== Segment start ==

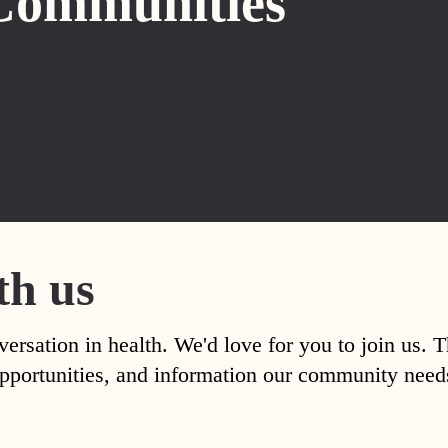
Communities
th us
versation in health. We'd love for you to join us. 
, opportunities, and information our community nee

== Segment end ==

» WORK INSTRUCTION:
An exact reproduction of the material is needed, without its images.

» ANSWER FOR THIS EXERCISE:
Communities
th us
versation in health. We'd love for you to join us. 
, opportunities, and information our community nee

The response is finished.